Любовница №2358 (Семенова) - страница 6

Когда неожиданно стукнули в дверь, я вздрогнула так, что села на пол. Внутри все ухнуло, будто оборвалось.

— Кантрон, сколько можно, — резкий голос и вновь гулкие удары по железу.

Толстяк отстранился, нехотя заправил свой отросток:

— Мы закончили, Дик. Выхожу.

Он нагнулся, вновь схватил меня за волосы и выдохнул в лицо:

— Ничего… в следующий раз продолжим. Ты ведь придешь. Никуда не денешься. А я буду ждать.

Я лишь кивнула. Сейчас главным было только одно — чтобы меня пропустили к отцу.

3

Я ревела, когда увидела отца. И от того, что только что произошло, и от того, как он выглядел. Похудевший, постаревший. Потухший, будто из него выкачивали жизнь. Левая щека была сиреневой, как чернила, бровь рассекал свежий шрам. Его били. Моего папу. Плевать кто: сокамерники, надзиратели. Папу, который даже голос никогда не повышал. Все мое отошло на второй план. Рассыпалось в пыль. Хотелось передушить их всех. Одного за другим. Свернуть шеи, чтобы хрустели позвонки. Но я была бессильна, как пылинка в солнечном луче.
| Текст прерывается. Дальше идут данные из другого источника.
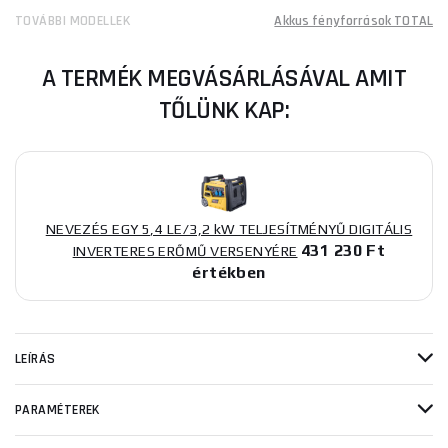
TOVÁBBI MODELLEK
Akkus fényforrások TOTAL
A TERMÉK MEGVÁSÁRLÁSÁVAL AMIT
TŐLÜNK KAP:
NEVEZÉS EGY 5,4 LE/3,2 kW TELJESÍTMÉNYŰ DIGITÁLIS
431 230 Ft
INVERTERES ERŐMŰ VERSENYÉRE
értékben
LEÍRÁS
PARAMÉTEREK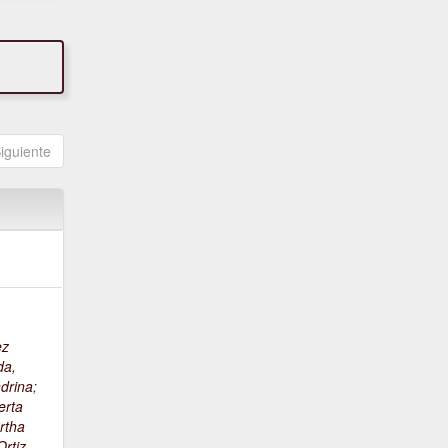
iguiente
ez
da,
drina
;
erta
rtha
rtiz,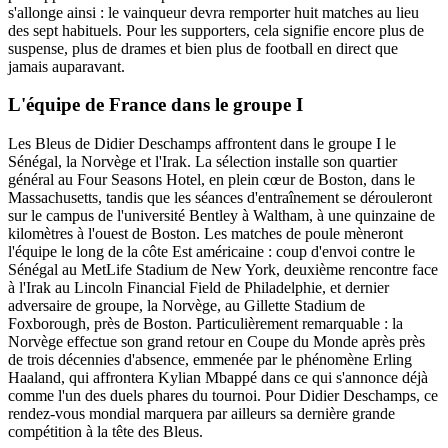
s'allonge ainsi : le vainqueur devra remporter huit matches au lieu
des sept habituels. Pour les supporters, cela signifie encore plus de
suspense, plus de drames et bien plus de football en direct que
jamais auparavant.
L'équipe de France dans le groupe I
Les Bleus de Didier Deschamps affrontent dans le groupe I le
Sénégal, la Norvège et l'Irak. La sélection installe son quartier
général au Four Seasons Hotel, en plein cœur de Boston, dans le
Massachusetts, tandis que les séances d'entraînement se dérouleront
sur le campus de l'université Bentley à Waltham, à une quinzaine de
kilomètres à l'ouest de Boston. Les matches de poule mèneront
l'équipe le long de la côte Est américaine : coup d'envoi contre le
Sénégal au MetLife Stadium de New York, deuxième rencontre face
à l'Irak au Lincoln Financial Field de Philadelphie, et dernier
adversaire de groupe, la Norvège, au Gillette Stadium de
Foxborough, près de Boston. Particulièrement remarquable : la
Norvège effectue son grand retour en Coupe du Monde après près
de trois décennies d'absence, emmenée par le phénomène Erling
Haaland, qui affrontera Kylian Mbappé dans ce qui s'annonce déjà
comme l'un des duels phares du tournoi. Pour Didier Deschamps, ce
rendez-vous mondial marquera par ailleurs sa dernière grande
compétition à la tête des Bleus.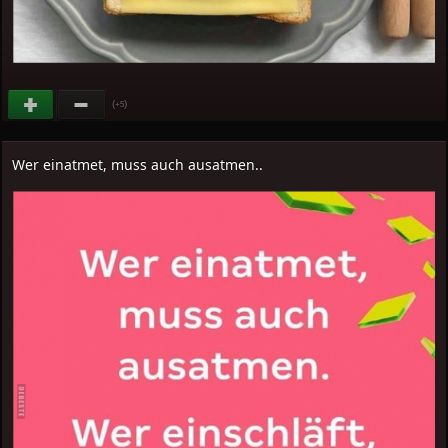
(
)
+5
Wer einatmet, muss auch ausatmen..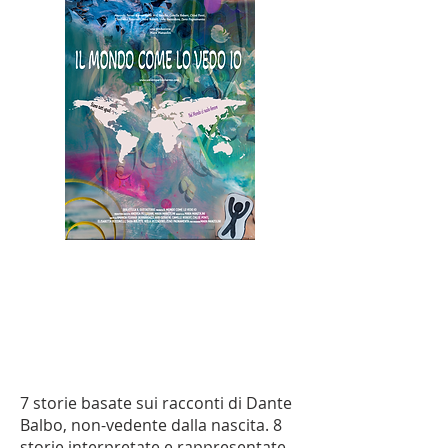
7 storie basate sui racconti di Dante
Balbo, non-vedente dalla nascita. 8
storie interpretate e rappresentate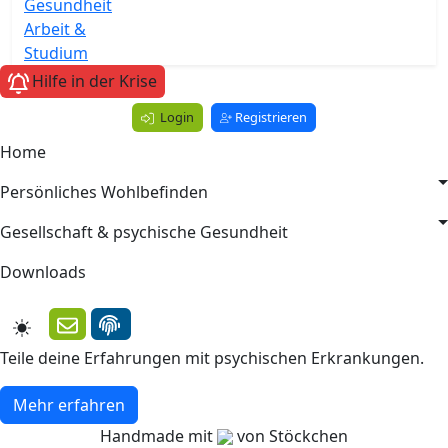
Gesundheit
Arbeit &
Studium
Hilfe in der Krise
Login
Registrieren
Home
Persönliches Wohlbefinden
Gesellschaft & psychische Gesundheit
Downloads
Teile deine Erfahrungen mit psychischen Erkrankungen.
Mehr erfahren
Handmade mit
von Stöckchen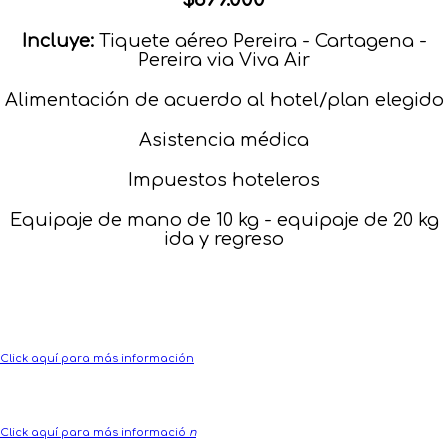
Incluye:
Tiquete aéreo Pereira - Cartagena -
Pereira via Viva Air
Alimentación de acuerdo al hotel/plan elegido
Asistencia médica
Impuestos hoteleros
Equipaje de mano de 10 kg - equipaje de 20 kg
ida y regreso
Click aquí para más información
Click aquí para más informació
n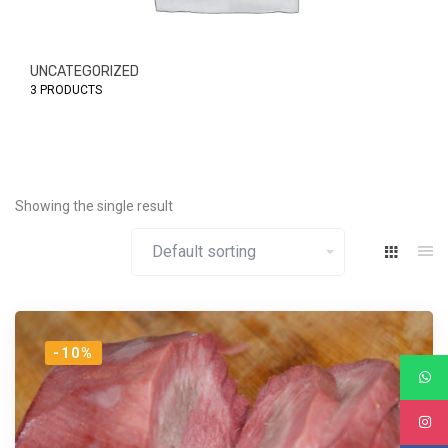
UNCATEGORIZED
3 PRODUCTS
Showing the single result
-10%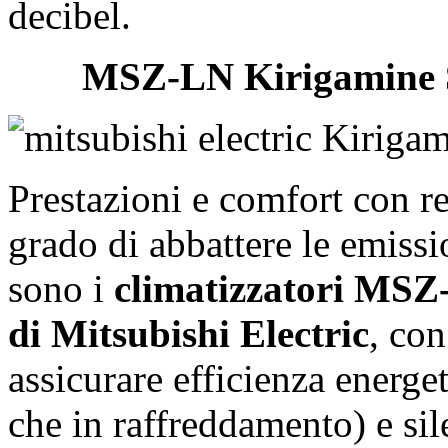
decibel.
MSZ-LN Kirigamine St
Prestazioni e comfort con 
grado di abbattere le emissi
sono i
climatizzatori MSZ
di Mitsubishi Electric
, con
assicurare efficienza energe
che in raffreddamento) e si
Папа был геологом. Увлеченным, азартным. Про таких говорили: «женат на профессии». После смерти мамы он больше так и не женился. Возился с картами, перекладывал минералы, что-то высчитывал, химичил, изобретал. Пытался привить такую любовь и мне, но вся эта возня оставляла меня равнодушной. Я просто колесила вместе с ним по стране, от Хотца на севере до Пакона на границе Серых земель — и меня это устраивало. До тех пор, пока мы не поселились в трущобах Каварина, в поганом Муравейнике, похожем на хлипкий многоэтажный карточный дом. Мне было пятнадцать, и я почти ненавидела отца за это. Глядя на него теперь через решетку, я ужасно этого стыдилась. Я была дурой. Впрочем, как и все подростки.

Я села на привинченный к полу стул перед стеклянной заслонкой. Напротив, будто отражение в странном зеркале, сидел папа. Мы просто смотрели друг на друга, не отрываясь. Я старалась не плакать, даже улыбаться, чтобы хоть как-то подбодрить его. Хотя, после всего случившегося, наверняка, выглядела ужасно. Чувствовала себя еще хуже. Он тоже улыбался ниточкой узких губ. Робко, будто смущенно. О чем он думал сейчас? Я бы, наверное, не вынесла, если узнала.

Стекло дрогнуло со щелчком и поехало вверх. На просвет загорелся красный таймер обратного отсчета. У нас было десять драгоценных минут, но мы по-прежнему молчали.

Я заговорила первой:

— Здравствуй, папочка.

Я потянулась через решетку и взяла его за руку. Сухую, ледяную.

Он подался вперед:

— Здравствуй, моя хорошая. — Он всегда так называл меня: «моя хорошая». — Как твои дела?